In volume 1 of Travels of Dursmirg you can meet Walter and Cynthia and read about how they became attracted to
St. Augustine.
In Walter’s engineer oriented mind a sailboat sailing was a ZWalker as it tacked up a channel. This was Walter’s
logical thought pattern of his spaced-out technical oriented mind that was on another plane of thought that had an
extra-terrestrial component eccentrically wired into his misfit mind.
Walter was a big raw-boned 6 foot 6 guy and his little mild mannered meek and easy going medium built wife
Cynthia a full foot shorter with a crippled leg the result of childhood polio.
Big burly brawny Walter was a retired research engineer from computer giant IBM. With his huge broad shouldered
size and powerful build you would easily envision him in a soot smudged blacksmith apron hammer in hand
pounding hot iron on an anvil and not the absent minded professor type, which he was.
Wanderlust struck Walter after retirement who dropped out of the mainstream to go sailing on his custom built
sailboat Zwalker that was really just a floating contrivance.
There was absolutely no question about Walter’s status as social misfit; he was bona fide, certified and specialized
in that department.
Walter was not your proverbial square peg in a round hole because there was no hole that matched his wrong side
up obtuse non-conforming individuality, but of course St. Augustine naturally found a place for him.

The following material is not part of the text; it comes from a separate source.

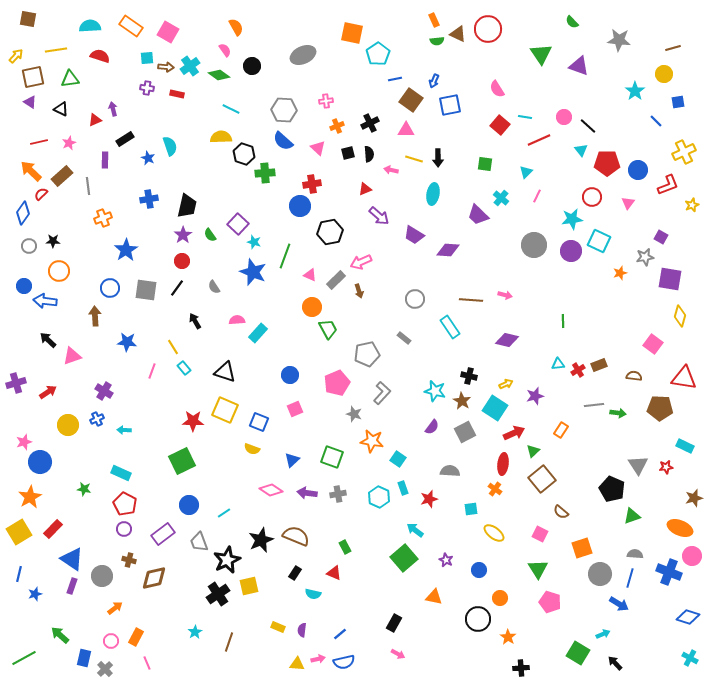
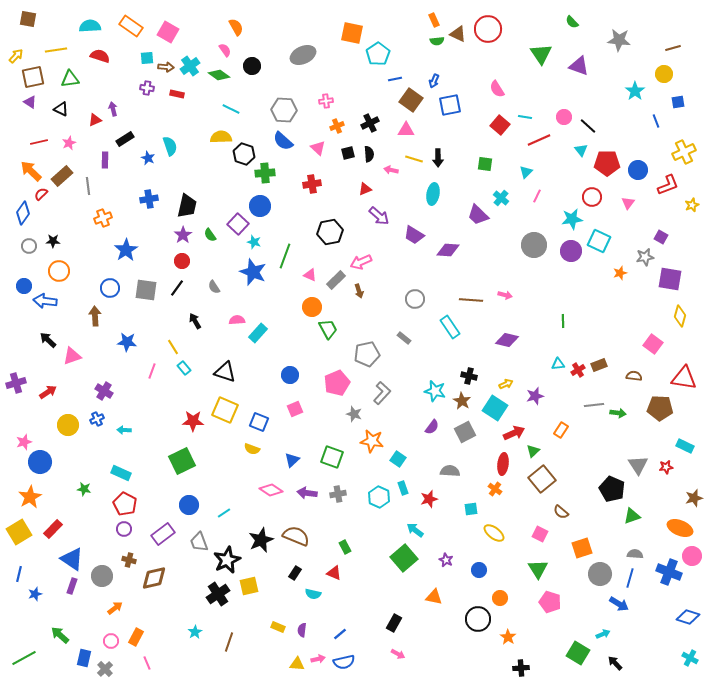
blue line at (656, 121): rotated 24 degrees clockwise
blue circle at (300, 206): moved 40 px left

The fascinating magnetic alluring appeal of St. Augustine naturally drew them in with its affinity for radical rogues
and spaced-out social misfits.
Big Walter with his extraterrestrial thought patterns and his gullible unquestioning little Cynthia somehow survived
their conundrum filled voyage aboard their floating mechanical mechanism sailing the Z-Walker that ultimately led
them south.
From Poughkeepsie, New York up on the Hudson River their voyage seemed eternally long all the way to the
Sunshine State where we first met this unconventional couple.
Walter and Cynthia had their Zwalker docked and plugged into the world at the City Yacht Pier in October 1973.
That is when they signed our guest book aboard our Dursmirg anchored out in St. Augustine bay.
Besides the fact that we were all sailors and had basically gone over the horizon at the same time not looking back
we also shared one other similarity and that was the love of bicycling.
Jane and I had been avidly cycling for nearly five years mostly for pleasure but Jane had a special reason for
bicycling. Her doctor back in Wisconsin prescribed bicycling as treatment for a painful leg condition she had as a
result of spending excessive hours standing at a computer terminal.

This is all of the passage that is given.